Please state the number of lines in the records below that contain the string "Translate", and nothing further.

Records for this exercise:
****************************************

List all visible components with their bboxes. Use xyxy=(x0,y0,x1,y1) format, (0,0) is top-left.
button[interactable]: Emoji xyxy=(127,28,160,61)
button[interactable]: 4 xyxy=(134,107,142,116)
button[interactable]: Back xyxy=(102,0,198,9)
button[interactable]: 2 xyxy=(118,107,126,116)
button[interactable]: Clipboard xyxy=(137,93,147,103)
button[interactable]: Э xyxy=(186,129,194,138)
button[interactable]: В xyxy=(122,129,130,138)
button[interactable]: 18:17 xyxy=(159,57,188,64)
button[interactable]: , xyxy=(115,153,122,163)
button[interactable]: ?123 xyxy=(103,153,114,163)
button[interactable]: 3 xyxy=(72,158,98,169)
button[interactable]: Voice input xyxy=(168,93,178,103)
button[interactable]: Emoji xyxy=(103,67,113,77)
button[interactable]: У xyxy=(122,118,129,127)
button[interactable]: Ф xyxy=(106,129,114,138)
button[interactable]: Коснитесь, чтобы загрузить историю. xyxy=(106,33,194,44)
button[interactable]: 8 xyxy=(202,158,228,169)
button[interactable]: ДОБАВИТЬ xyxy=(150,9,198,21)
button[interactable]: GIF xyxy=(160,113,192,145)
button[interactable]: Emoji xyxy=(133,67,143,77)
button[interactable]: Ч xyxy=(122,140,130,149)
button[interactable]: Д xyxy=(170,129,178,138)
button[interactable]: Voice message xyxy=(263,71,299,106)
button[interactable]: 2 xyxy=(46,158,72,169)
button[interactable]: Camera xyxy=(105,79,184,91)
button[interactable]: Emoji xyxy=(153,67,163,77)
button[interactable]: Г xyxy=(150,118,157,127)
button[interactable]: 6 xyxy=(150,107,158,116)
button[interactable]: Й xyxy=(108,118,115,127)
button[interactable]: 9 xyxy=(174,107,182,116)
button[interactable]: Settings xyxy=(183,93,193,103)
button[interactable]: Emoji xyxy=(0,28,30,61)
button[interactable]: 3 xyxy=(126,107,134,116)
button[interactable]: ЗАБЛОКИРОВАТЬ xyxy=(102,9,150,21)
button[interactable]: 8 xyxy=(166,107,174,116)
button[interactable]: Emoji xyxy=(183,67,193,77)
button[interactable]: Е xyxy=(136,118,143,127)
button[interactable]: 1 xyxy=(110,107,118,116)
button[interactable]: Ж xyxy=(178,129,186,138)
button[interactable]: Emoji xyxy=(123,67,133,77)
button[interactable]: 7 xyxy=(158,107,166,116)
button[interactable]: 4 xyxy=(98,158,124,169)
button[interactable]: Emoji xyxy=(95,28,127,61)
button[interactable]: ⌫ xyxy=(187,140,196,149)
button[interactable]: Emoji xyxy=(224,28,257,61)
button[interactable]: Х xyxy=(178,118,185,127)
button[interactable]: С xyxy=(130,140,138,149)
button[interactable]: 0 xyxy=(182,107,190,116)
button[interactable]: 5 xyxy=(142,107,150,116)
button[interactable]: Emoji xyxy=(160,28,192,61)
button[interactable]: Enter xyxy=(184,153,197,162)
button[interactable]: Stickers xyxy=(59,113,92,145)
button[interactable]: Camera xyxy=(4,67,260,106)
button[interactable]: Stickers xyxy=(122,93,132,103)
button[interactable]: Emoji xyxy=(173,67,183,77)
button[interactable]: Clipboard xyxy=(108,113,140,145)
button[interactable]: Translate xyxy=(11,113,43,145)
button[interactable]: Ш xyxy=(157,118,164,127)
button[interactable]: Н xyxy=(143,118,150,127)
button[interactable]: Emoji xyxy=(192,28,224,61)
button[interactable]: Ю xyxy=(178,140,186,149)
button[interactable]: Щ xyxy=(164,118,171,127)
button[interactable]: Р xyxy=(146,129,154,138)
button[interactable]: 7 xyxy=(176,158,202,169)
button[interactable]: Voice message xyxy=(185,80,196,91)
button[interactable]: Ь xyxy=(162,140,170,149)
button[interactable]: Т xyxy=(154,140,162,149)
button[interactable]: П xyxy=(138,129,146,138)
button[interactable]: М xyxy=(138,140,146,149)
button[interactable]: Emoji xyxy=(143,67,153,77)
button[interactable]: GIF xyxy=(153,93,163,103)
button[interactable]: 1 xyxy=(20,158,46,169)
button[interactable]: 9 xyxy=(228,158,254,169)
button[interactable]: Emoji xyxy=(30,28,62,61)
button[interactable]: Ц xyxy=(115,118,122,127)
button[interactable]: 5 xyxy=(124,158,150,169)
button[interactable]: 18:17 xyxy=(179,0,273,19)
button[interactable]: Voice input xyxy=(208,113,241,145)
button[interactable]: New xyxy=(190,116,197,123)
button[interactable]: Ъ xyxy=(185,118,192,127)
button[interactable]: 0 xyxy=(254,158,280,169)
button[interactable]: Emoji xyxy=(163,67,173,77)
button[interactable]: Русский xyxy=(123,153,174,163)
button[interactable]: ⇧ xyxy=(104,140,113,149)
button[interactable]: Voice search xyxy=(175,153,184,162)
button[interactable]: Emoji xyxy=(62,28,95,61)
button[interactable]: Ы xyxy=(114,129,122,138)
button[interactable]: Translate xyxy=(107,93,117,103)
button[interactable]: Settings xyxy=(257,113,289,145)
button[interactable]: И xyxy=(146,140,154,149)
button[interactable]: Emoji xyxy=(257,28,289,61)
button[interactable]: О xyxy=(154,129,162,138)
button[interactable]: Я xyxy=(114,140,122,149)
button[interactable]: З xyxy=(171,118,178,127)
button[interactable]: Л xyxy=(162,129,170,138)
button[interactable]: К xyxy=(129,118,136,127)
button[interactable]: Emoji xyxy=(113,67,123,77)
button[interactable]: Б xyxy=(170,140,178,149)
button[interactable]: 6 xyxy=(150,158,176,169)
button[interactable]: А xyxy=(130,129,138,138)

****************************************

Solution for this exercise: 2